Entries shown -
--------------------------------------------------

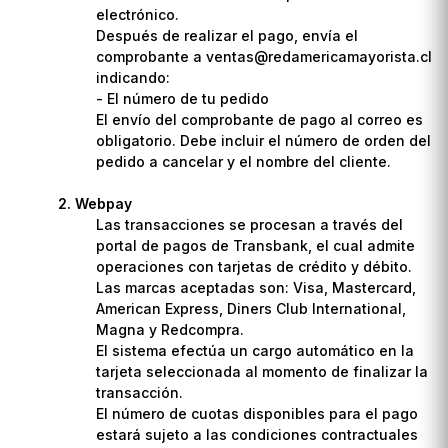
electrónico.
Después de realizar el pago, envía el
comprobante a ventas@redamericamayorista.cl
indicando:
- El número de tu pedido
El envío del comprobante de pago al correo es
obligatorio. Debe incluir el número de orden del
pedido a cancelar y el nombre del cliente.
Webpay
Las transacciones se procesan a través del
portal de pagos de Transbank, el cual admite
operaciones con tarjetas de crédito y débito.
Las marcas aceptadas son: Visa, Mastercard,
American Express, Diners Club International,
Magna y Redcompra.
El sistema efectúa un cargo automático en la
tarjeta seleccionada al momento de finalizar la
transacción.
El número de cuotas disponibles para el pago
estará sujeto a las condiciones contractuales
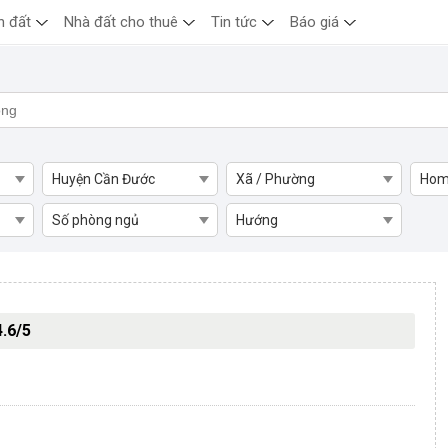
n đất
Nhà đất cho thuê
Tin tức
Báo giá
Huyện Cần Đước
Xã / Phường
Hom
Số phòng ngủ
Hướng
raden
4.6/5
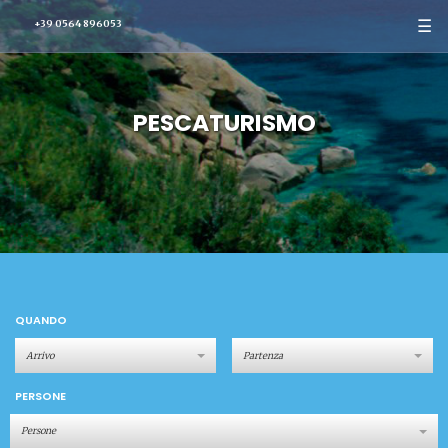
☰
+39 0564 896053
PESCATURISMO
QUANDO
PERSONE
Persone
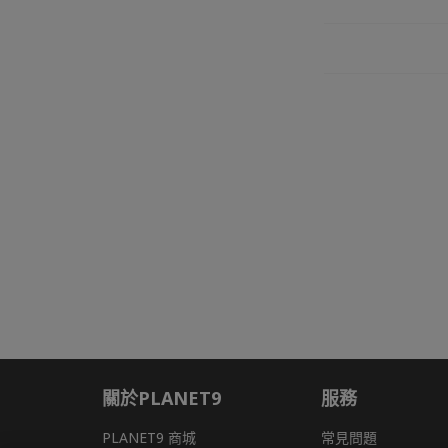
關於PLANET9
服務
PLANET9 商城
常見問題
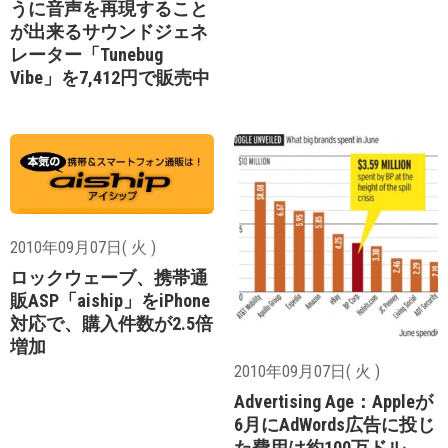
うに音声を再現すること
が出来るサウンドジェネ
レーター「Tunebug
Vibe」を7,412円で販売中
2010年09月07日( 火 )
ロックウェーブ、携帯通
販ASP「aiship」をiPhone
対応で、購入件数が2.5倍
増加
2010年09月07日( 火 )
Advertising Age：Appleが
6月にAdWords広告に投じ
た費用は約100万ドル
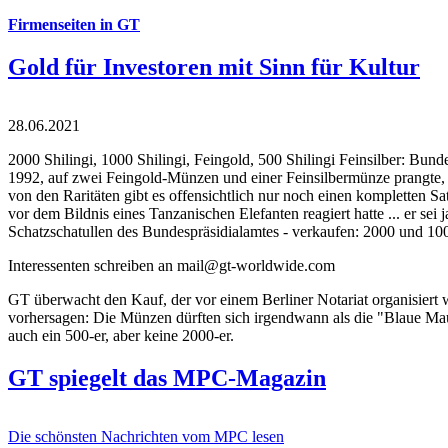
Firmenseiten in GT
Gold für Investoren mit Sinn für Kultur
28.06.2021
2000 Shilingi, 1000 Shilingi, Feingold, 500 Shilingi Feinsilber: Bun
1992, auf zwei Feingold-Münzen und einer Feinsilbermünze prangte, d
von den Raritäten gibt es offensichtlich nur noch einen kompletten
vor dem Bildnis eines Tanzanischen Elefanten reagiert hatte ... er se
Schatzschatullen des Bundespräsidialamtes - verkaufen: 2000 und 1000
Interessenten schreiben an mail@gt-worldwide.com
GT überwacht den Kauf, der vor einem Berliner Notariat organisiert
vorhersagen: Die Münzen dürften sich irgendwann als die "Blaue Maur
auch ein 500-er, aber keine 2000-er.
GT spiegelt das MPC-Magazin
Die schönsten Nachrichten vom MPC lesen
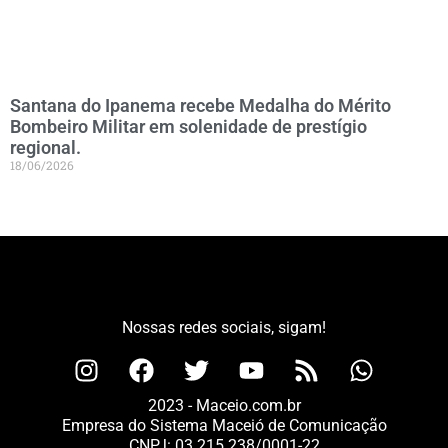
Santana do Ipanema recebe Medalha do Mérito
Bombeiro Militar em solenidade de prestígio
regional.
18/06/2026
Nossas redes sociais, sigam!
2023 - Maceio.com.br
Empresa do Sistema Maceió de Comunicação
CNPJ: 03.215.238/0001-22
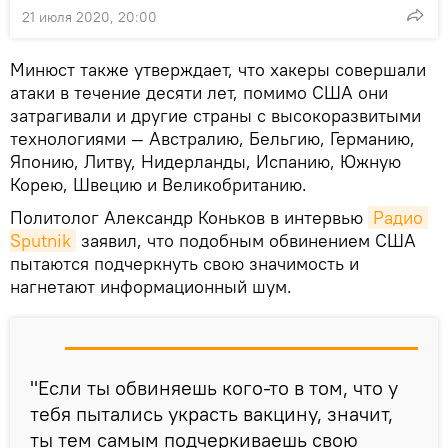
21 июля 2020, 20:00
Минюст также утверждает, что хакеры совершали
атаки в течение десяти лет, помимо США они
затрагивали и другие страны с высокоразвитыми
технологиями — Австралию, Бельгию, Германию,
Японию, Литву, Нидерланды, Испанию, Южную
Корею, Швецию и Великобританию.
Политолог Александр Коньков в интервью
Радио 
Sputnik
заявил, что подобным обвинением США
пытаются подчеркнуть свою значимость и
нагнетают информационный шум.
"Если ты обвиняешь кого-то в том, что у
тебя пытались украсть вакцину, значит,
ты тем самым подчеркиваешь свою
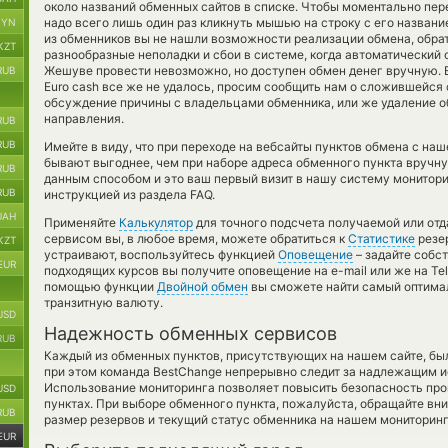
около названий обменных сайтов в списке. Чтобы моментально пер
надо всего лишь один раз кликнуть мышью на строку с его названи
BYN
из обменников вы не нашли возможности реализации обмена, обра
KZT
разнообразные неполадки и сбои в системе, когда автоматический
Жешуве провести невозможно, но доступен обмен денег вручную. Е
RUB
Euro cash все же не удалось, просим сообщить нам о сложившейс
обсуждение причины с владельцами обменника, или же удаление о
направления.
RUB
RUB
Имейте в виду, что при переходе на вебсайты пунктов обмена с на
бывают выгоднее, чем при наборе адреса обменного пункта вручну
RUB
данным способом и это ваш первый визит в нашу систему монитори
RUB
инструкцией из раздела FAQ.
UAH
Применяйте
Калькулятор
для точного подсчета получаемой или от
сервисом вы, в любое время, можете обратиться к
Статистике
резер
KZT
устраивают, воспользуйтесь функцией
Оповещение
– задайте собс
EUR
подходящих курсов вы получите оповещение на e-mail или же на Tel
помощью функции
Двойной обмен
вы сможете найти самый оптимал
транзитную валюту.
USD
Надежность обменных сервисов
RUB
Каждый из обменных пунктов, присутствующих на нашем сайте, бы
при этом команда BestChange непрерывно следит за надлежащим и
Использование мониторинга позволяет повысить безопасность пр
USD
пунктах. При выборе обменного пункта, пожалуйста, обращайте вн
RUB
размер резервов и текущий статус обменника на нашем мониторинг
EUR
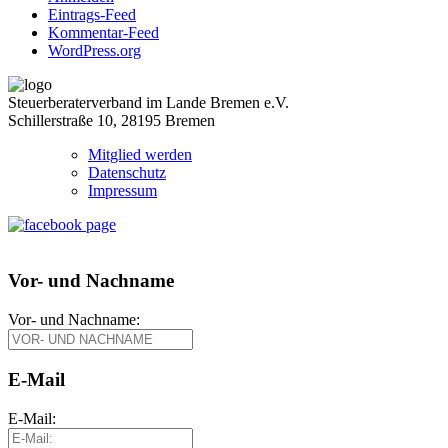
Eintrags-Feed
Kommentar-Feed
WordPress.org
Steuerberaterverband im Lande Bremen e.V.
Schillerstraße 10, 28195 Bremen
Mitglied werden
Datenschutz
Impressum
Vor- und Nachname
Vor- und Nachname:
E-Mail
E-Mail:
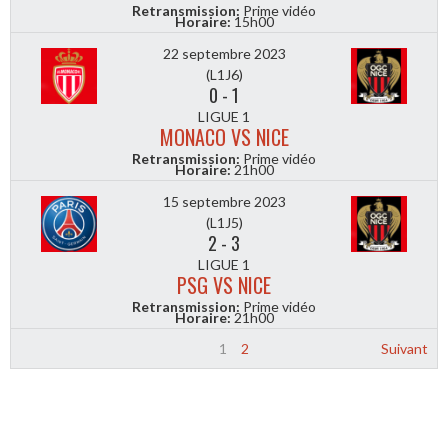
Retransmission:
Prime vidéo
Horaire:
15h00
22 septembre 2023
(L1J6)
0
-
1
LIGUE 1
MONACO VS NICE
Retransmission:
Prime vidéo
Horaire:
21h00
15 septembre 2023
(L1J5)
2
-
3
LIGUE 1
PSG VS NICE
Retransmission:
Prime vidéo
Horaire:
21h00
1
2
Suivant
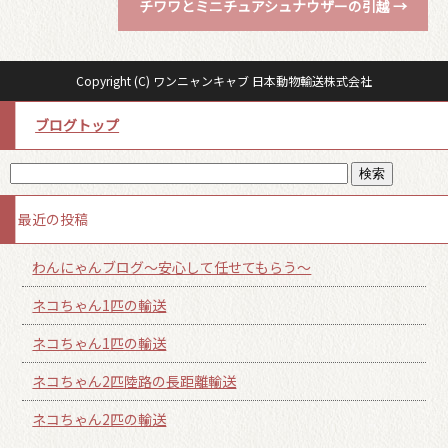
チワワとミニチュアシュナウザーの引越
→
Copyright (C) ワンニャンキャブ 日本動物輸送株式会社
ブログトップ
最近の投稿
わんにゃんブログ～安心して任せてもらう～
ネコちゃん1匹の輸送
ネコちゃん1匹の輸送
ネコちゃん2匹陸路の長距離輸送
ネコちゃん2匹の輸送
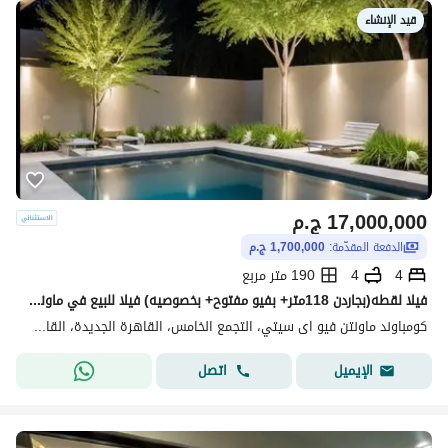
قيد الإنشاء
17,000,000
ج.م
الدفعة المقدّمة:
1,700,000 ج.م
4
4
190 متر مربع
فيلا لقطه(بجاردن 118متر+ بفيو مفتوح+ بخصوصيه) فيلا للبيع في ماونتن فيوMountain View creek New Cairo بالقرب من Mivida وHyde Park وPalm Hills New Cairo
كومباوند ماونتن فيو اى سيتي، التجمع الخامس، القاهرة الجديدة، القاهرة
اتصل
الإيميل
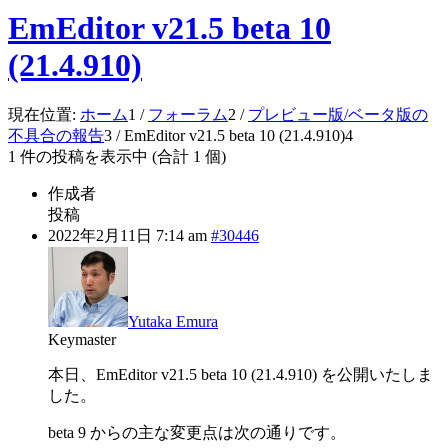
EmEditor v21.5 beta 10
(21.4.910)
現在位置:
ホーム
1
/
フォーラム
2
/
プレビュー版/ベータ版の
不具合の報告
3
/
EmEditor v21.5 beta 10 (21.4.910)
4
1 件の投稿を表示中 (合計 1 個)
作成者
投稿
2022年2月11日 7:14 am
#30446
Yutaka Emura
Keymaster
本日、EmEditor v21.5 beta 10 (21.4.910) を公開いたしま
した。
beta 9 からの主な変更点は次の通りです。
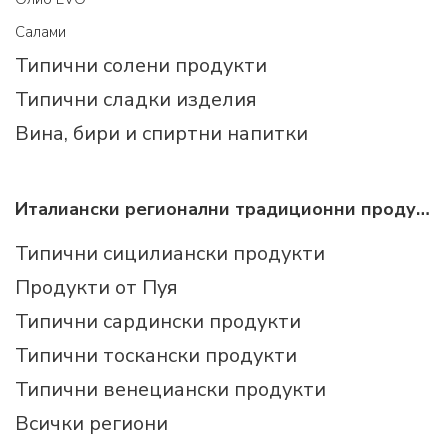
Салами
Типични солени продукти
Типични сладки изделия
Вина, бири и спиртни напитки
Италиански регионални традиционни продукти
Типични сицилиански продукти
Продукти от Пуя
Типични сардински продукти
Типични тоскански продукти
Типични венециански продукти
Всички региони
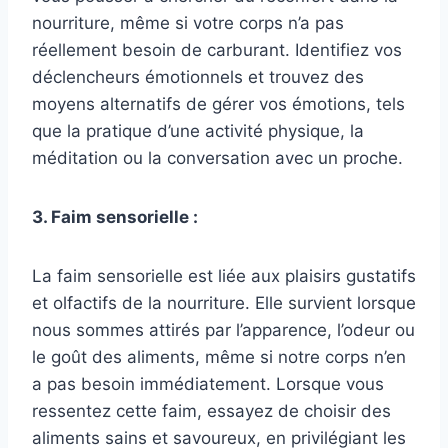
nourriture, même si votre corps n’a pas
réellement besoin de carburant. Identifiez vos
déclencheurs émotionnels et trouvez des
moyens alternatifs de gérer vos émotions, tels
que la pratique d’une activité physique, la
méditation ou la conversation avec un proche.
3. Faim sensorielle :
La faim sensorielle est liée aux plaisirs gustatifs
et olfactifs de la nourriture. Elle survient lorsque
nous sommes attirés par l’apparence, l’odeur ou
le goût des aliments, même si notre corps n’en
a pas besoin immédiatement. Lorsque vous
ressentez cette faim, essayez de choisir des
aliments sains et savoureux, en privilégiant les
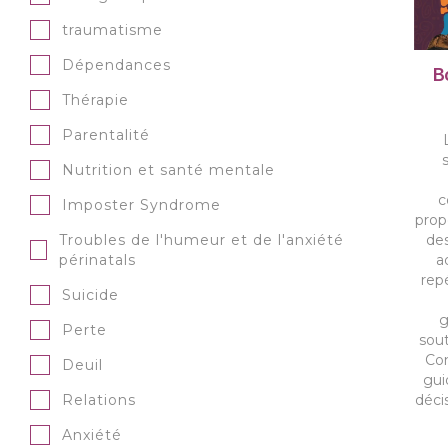
traumatisme
Dépendances
B
Thérapie
Parentalité
Nutrition et santé mentale
c
Imposter Syndrome
prop
des
Troubles de l'humeur et de l'anxiété
a
périnatals
rep
Suicide
g
Perte
sou
Con
Deuil
gui
déci
Relations
Anxiété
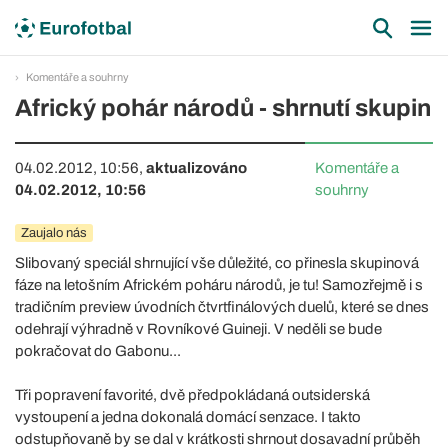
Komentáře a souhrny
Africký pohár národů - shrnutí skupin
04.02.2012, 10:56,
aktualizováno
Komentáře a
04.02.2012, 10:56
souhrny
Zaujalo nás
Slibovaný speciál shrnující vše důležité, co přinesla skupinová
fáze na letošním Africkém poháru národů, je tu! Samozřejmě i s
tradičním preview úvodních čtvrtfinálových duelů, které se dnes
odehrají výhradně v Rovníkové Guineji. V neděli se bude
pokračovat do Gabonu...
Tři popravení favorité, dvě předpokládaná outsiderská
vystoupení a jedna dokonalá domácí senzace. I takto
odstupňovaně by se dal v krátkosti shrnout dosavadní průběh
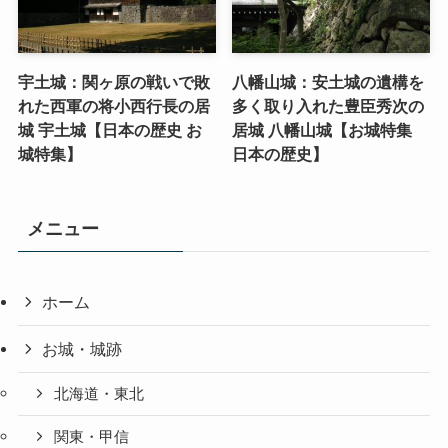
宇土城：関ヶ原の戦いで敗
八幡山城：安土城の遺構を
れた西軍の将小西行長の居
多く取り入れた豊臣秀次の
城 宇土城【日本の歴史 お
居城 八幡山城【お城特集
城特集】
日本の歴史】
メニュー
ホーム
お城・城跡
北海道・東北
関東・甲信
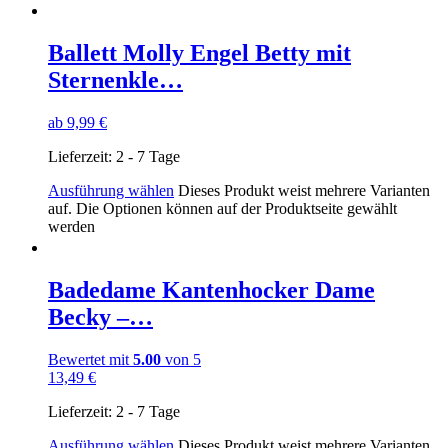
Ballett Molly Engel Betty mit
Sternenkle…
ab
9,99
€
Lieferzeit:
2 - 7 Tage
Ausführung wählen
Dieses Produkt weist mehrere Varianten
auf. Die Optionen können auf der Produktseite gewählt
werden
Badedame Kantenhocker Dame
Becky –…
Bewertet mit
5.00
von 5
13,49
€
Lieferzeit:
2 - 7 Tage
Ausführung wählen
Dieses Produkt weist mehrere Varianten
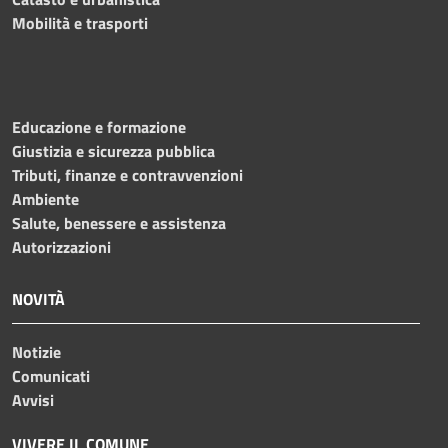
Mobilità e trasporti
Educazione e formazione
Giustizia e sicurezza pubblica
Tributi, finanze e contravvenzioni
Ambiente
Salute, benessere e assistenza
Autorizzazioni
NOVITÀ
Notizie
Comunicati
Avvisi
VIVERE IL COMUNE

--------------------------------------------------

The task - Where does the string "свою" occur in the data above? Copy every line that holds it.

Solved exercise -
пытаются подчеркнуть свою значимость и
ты тем самым подчеркиваешь свою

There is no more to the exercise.